Oncology Frontier: WCLC hold in Japan has attracted intense interest from Chinese doctors, would you please give a brief introduction to the features of WCLC 2017?
Dr Asamura: This is the 18th World Conference of Lung Cancer by the International Association for the Study of Lung Cancer (IASLC). The WCLC used to be held biannually, but in recent years there have been drastic changes in the treatment of patients with lung cancer. There are new drugs such as the anti-PD-1 antibody and other immunotherapies and drugs in targeted therapy, so the progress in treatment strategies has surpassed previous efforts. Therefore, we hold this conference annually now, and this is the third such annual meeting. This year, we are focusing on new treatments, especially the immunotherapies, under the title “Immunotherapy Update”. We will be especially discussing new treatments for lung cancer.

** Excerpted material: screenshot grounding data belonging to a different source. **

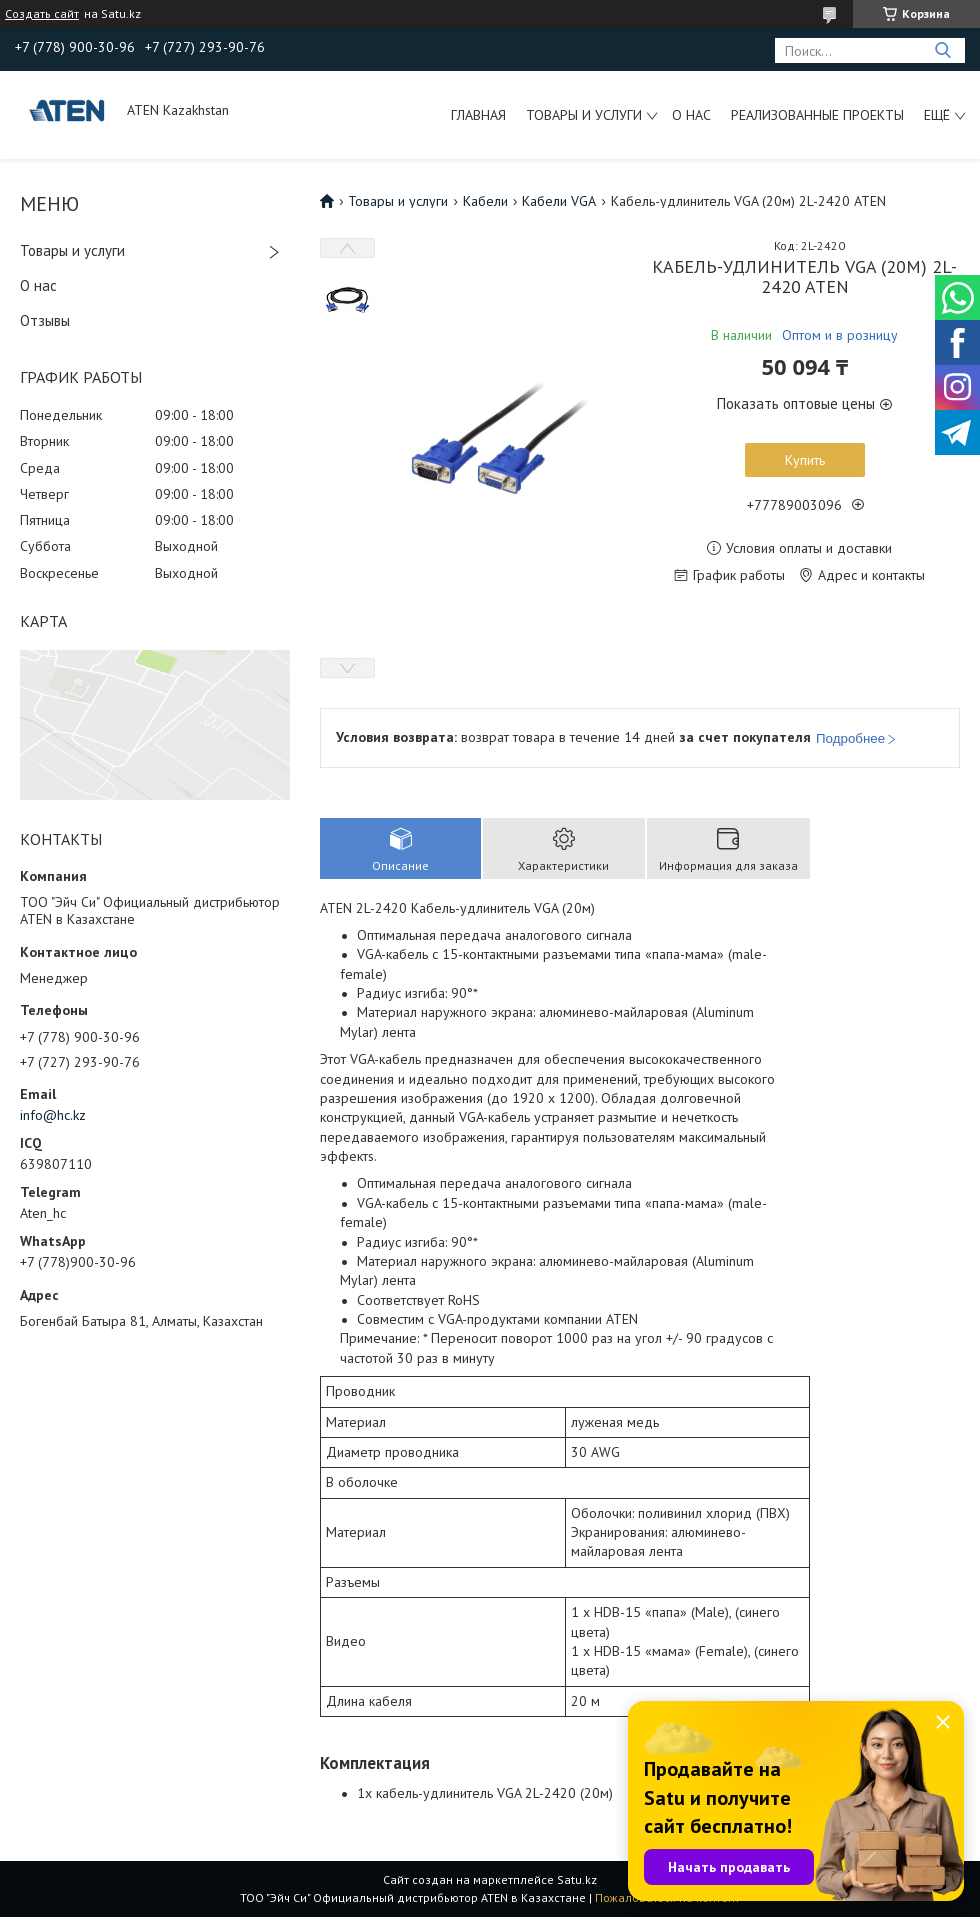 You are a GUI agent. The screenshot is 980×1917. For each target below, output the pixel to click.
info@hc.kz (53, 1115)
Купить (805, 460)
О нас (691, 115)
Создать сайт (42, 14)
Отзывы (45, 320)
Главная (478, 115)
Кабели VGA (559, 201)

Oncology Frontier: You will give a presentation on Limited vs. Standard Surgical Resection for Small-Sized Early
Stage Lung Cancer, would you please share your opinion on this question with us?
Dr Asamura: Surgeons have been loosing our territory in recent years, but at this meeting we will be discussing the indications and skills required for things like limited resection. These procedures might be indicated for smaller size tumors and earlier cases. We will be comparing different techniques amongst different surgeons.
This is an interesting, old, but very important question in thoracic surgery. Lobectomy has been the standard mode of treatment for many years, but we are encountering smaller and earlier cases these days. Whether lobectomy is still the gold standard for these tumors is highly questionable. JCOG (Japanese Clinical Oncology Group) is conducting a randomized trial comparing lobectomy to segmentectomy. We are assessing the outcomes of limited resection or segmentectomy by scientifically conducted comparisons. We will have results in 2020, but until then, I should be very cautious as to whether segmentectomy would be indicated. My current impression however, is that that is a profound possibility, and that segmentectomy can be superior to lobectomy. I repeat though, that I cannot state that with absolute conviction until 2020.
《肿瘤瞭望》有幸现场采访了大会主席 Hisao Asamura教授,他在访谈中介绍了2017 WCLC的特色和重点内容。
Hisao Asamura教授在访谈中指出,由于肺癌的科学进展迅速,特别是靶向治疗药物和抗PD-1抗体等免疫疗法的研发如火如荼,肺癌治疗以前所未有的速度在进步,因此IASLC决定每年举办一次世界肺癌大会。今天,日本横滨迎来了IASLC WCLC成为年度会议后的第三次会议。 今年的WCLC聚焦了肺癌的新治疗方法,特别是免疫疗法的更新,大会对有潜力的肺癌治疗新方法展开诸多讨论。
早期肺癌的标准手术术式多年来一直是肺叶切除术,但临床上发现了越来越多的小肿瘤和更加早期的病例,肺叶切除是否仍然是这些肿瘤的金标准值得怀疑。小肿瘤早期肺癌是采用标准术式还是更小范围的切除,这是一个古老的但非常重要的问题。日本临床肿瘤学组(JCOG )开展了肺癌亚肺叶切除与肺叶切除对比的大型RCT临床研究,在2020年会看到研究结果。2017 WCLC将讨论有限切除术的适应症和技术,对不同外科医生之间技术进行比较。Hisao Asamura教授在2017 WCLC会议上有一项报告(MS 03.02: Limited vs. Standard Surgical Resection: Japanese Experience)。他的观点是,肺段切除术很可能会优于肺叶切除术,但在2020年之前还是要谨慎选择。